Clôture du cycle national 2008-2009 de

l’Institut des Hautes Etudes pour la Science et la Technologie (IHEST)

Paris - Jeudi 28 mai 2009 -

Madame la Ministre, Monsieur le Président, Madame la Directrice, Mesdames et Messieurs,

D’abord, je voudrais vous dire combien je suis heureux d’avoir cette occasion de m’exprimer devant vous, dans un endroit qui me rappelle beaucoup de souvenirs puisque j’ai eu l’occasion d’y exercer des fonctions il y a quinze ans. Et j’évoquais à l’instant, avec Valérie, la surprise qui est toujours la mienne. Lorsque je vois des photos de cette époque, je me dis que franchement, j’étais un peu jeune pour avoir ces fonctions et je ne suis pas sûr que, l’image en tout cas, était extrêmement sécurisante.

Je voudrais vous demander de me pardonner d’avoir un peu bousculé votre programme, mais c’est simplement la preuve que je voulais venir m’exprimer devant vous ce matin. Et en le faisant, j’ai le sentiment de répondre à une conviction que, je crois, nous avons en partage : toute civilisation porte en elle le pouvoir de s’anéantir et celui, en même temps, de se sublimer.

Et la nôtre n’échappe pas à cette tension contradictoire qui n’est pas dissociable de la place que nous réservons à la recherche et à la force de l’esprit. Nucléaire, génétique, numérisation des données… Chaque innovation apporte et ajoute aux perspectives du progrès un risque nouveau.

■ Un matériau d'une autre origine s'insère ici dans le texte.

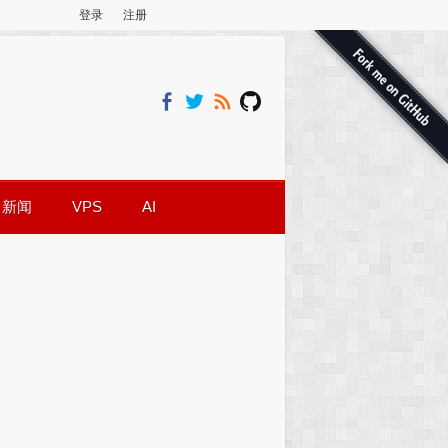
登录
注册
新闻
VPS
AI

Parce que nos sociétés ont lié leur sort aux avancées de la connaissance, elles réclament de nous une vigilance toujours plus grande. Dans le monde actuel, il n’y a plus de recherche sans responsabilité collective.

Fonder notre discernement sur la compétence des seuls experts, réduire le périmètre de nos débats à leur seule confrontation, c’est en réalité prendre le risque d’un biais que ni les responsables politiques, ni les citoyens, ni les scientifiques eux mêmes, ne sont prêts à accepter.

Voilà pourquoi les auditeurs de l’IHEST, forts de la diversité de leurs engagements, remplissent au contact des chercheurs ce que je qualifierai de "fonction civique".

Pendant un an, vous avez enrichi de votre expérience l’IHEST et son réseau et vous allez à présent diffuser sa culture, sa maturité scientifique autour de vous. Je vois ici une ambition essentielle pour notre pays, qui consiste à dépasser une vision utilitaire de la science, pour entrer dans un rapport mieux articulé entre son évolution et la complexité des attentes publiques. Devant la science, nos concitoyens ressentent l’espoir mais aussi la peur, du refus, du déni.

Ils connaissent des certitudes, souvent péremptoires, des fascinations qui sont parfois aveugles. Notre intérêt, ce n’est pas de nier ou d’occulter ces réactions, moins encore de les dresser contre l’élan de la recherche. Notre intérêt, c’est de faire en sorte que ces envies, ces attentes, ces inquiétudes inspirent le désir de savoir et le guident ! Nous voulons que la confrontation des idées relève, non pas du calcul, mais de la passion de connaître.

Aujourd’hui, la légitimité du débat scientifique dépasse sa légitimité intellectuelle, pour englober une légitimité sociale, culturelle, pratique. Traiter du réchauffement climatique, traiter des nano-particules ou de l’intelligence artificielle sans tenir compte des rêves et des angoisses que ces questions soulèvent, c’est creuser entre chercheurs et public le fossé de la défiance. Et c’est aussi priver la recherche de cet enthousiasme populaire dont elle a longtemps profité, et dont elle mérite toujours le soutien.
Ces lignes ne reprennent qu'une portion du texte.